Animating offline describes all techniques for generating and storing an animation to be played later in real

time. Because it is not necessary to generate images as fast as they will be displayed, the quality of the images

and the smoothness of playback can be significantly improved over online animation.

7.3.2.1 Video recording

Analog video systems are based on the technology of cathode ray tubes (CRTs). A CRT is a conical vacuum

tube with a steerable electron beam that shoots from the back into an array of phosphors located on the inside

of the screen. Electrons hitting the phosphors cause them to light up, producing an image on the screen. Color

is produced by using multiple electron beams to shoot through a shadow mask, which is a sheet of metal with

small holes placed just behind the phosphors.

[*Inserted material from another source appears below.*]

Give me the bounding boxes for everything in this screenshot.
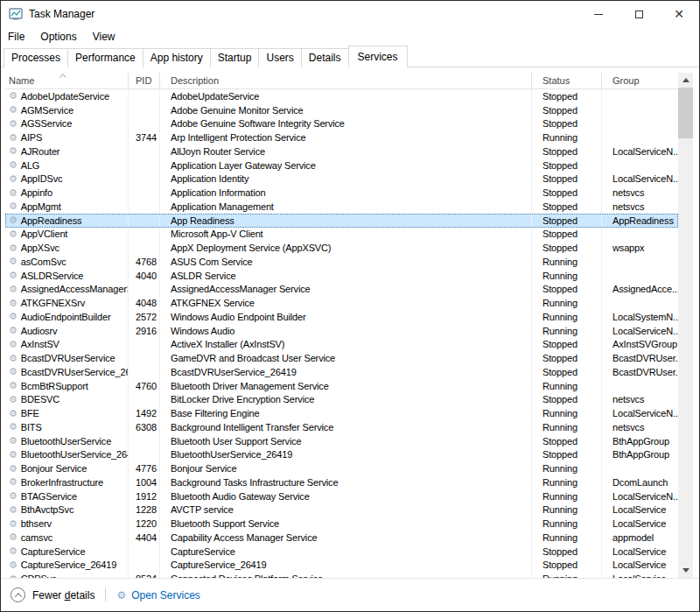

The phosphors are laid down in a pattern of colors to correspond to the placement of the holes, and the angle

of the electron beam through the holes causes only phosphors of a certain color to illuminate.

The electron beam travels quickly from left to right. When it reaches the right side of the screen, it snaps back

to the left side. This is called the horizontal retrace. After each line has been traced, the next line is slightly

lower on the screen. Eventually, the beam gets to the bottom of the screen and snaps back to the top, during

the vertical retrace. The beam is blanked during the retraces. This is shown in Figure 7.7.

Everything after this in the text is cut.